Baldwin et al. (2008) Genet Med 10(6):415-429
Miller et al. (2010) Am J Hum Genet 86(5):749-764
Manning and Hudgins (2010) Genet Med 12(11):742-745

Chromosomal microarray is indicated for the following reasons:

• Unexplained developmental delay or intellectual disability
• Autism spectrum disorders
• Epilepsy or seizures
• Dysmorphic features, congenital anomalies or birth defects
• Normal chromosome analysis and an abnormal phenotype
• Apparently balanced chromosome rearrangements and an abnormal phenotype to look for cryptic imbalances at the breakpoints
• Characterization of a previously identified chromosome abnormality

DNA isolated from peripheral blood is hybridized to a custom array containing oligonucleotide probes across the genome to detect copy number imbalances. FISH analysis or another method, such as G-banded karyotype, is used to confirm any abnormal findings either at the time of initial testing or upon receipt of parental samples, depending on the abnormality.

The detection of deletions and duplications of 400 kb or greater is expected to be very high. Detection is limited to gain of copy number (duplication), loss of copy number (deletion) or normal copy number.
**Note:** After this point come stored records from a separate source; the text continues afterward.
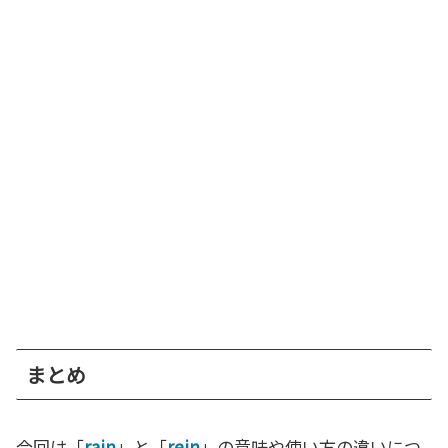
まとめ
今回は「
rain
」と「
rein
」の意味や使い方の違いにつ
Deletions and duplications of 400 kb or greater are reported. Smaller deletions or duplications in regions of known microdeletion/microduplication syndromes or in clinically relevant genes will also be reported. The clinical sensitivity for known microdeletion or microduplication syndromes is available in our detection rate chart. The clinical sensitivity for other disorders is dependent on the proportion of cases caused by deletions/duplications compared with other mutations not detectable by array analysis. Microarray will not detect balanced translocations, balanced inversions, imbalances smaller than the resolution of this array, point mutations or low level mosaicism (usually less than 25%) that may underlie the clinical presentation of the patient.


Consecutive abnormal oligonucleotide probes are used to identify regions of imbalance. Log2 ratios less than 0.32 are indicative of a deletion or loss of genetic material, while those greater than 0.26 are indicative of a duplication or gain of genetic material.

Additional Specimen Collection/Handling Instructions Required for this Test
If sending whole blood, both tube types are required for this test. Submit only 1 of the following specimen types

Type: Whole Blood
Specimen Requirements:
In EDTA (purple top) AND sodium heparin (green top) tubes: Infants (2 years): 3-5 ml in both tubes
Older Children & Adults: 7-10 ml in both tubes
Specimen Collection and Shipping: Ship sample at room temperature for receipt at CEN4GEN within 24 hours of collection. Do not refrigerate or freeze.

Type: Dried Blood Spot
Specimen Requirements:
Minimum of three standard blood spot circles
Specimen Collection and Shipping: Ship sample at room temperature for receipt at CEN4GEN within 24 hours of collection. Do not refrigerate or freeze.

Type: Saliva

Specimen Requirements:
OrageneTM Saliva Collection kit (available through CEN4GEN) used according to manufacturer instructions.
Specimen Collection and Shipping: Store sample at room temperature. Ship sample within 5 days of collection at room temperature with overnight delivery.


Parental samples may be requested to interpret the clinical significance of some findings.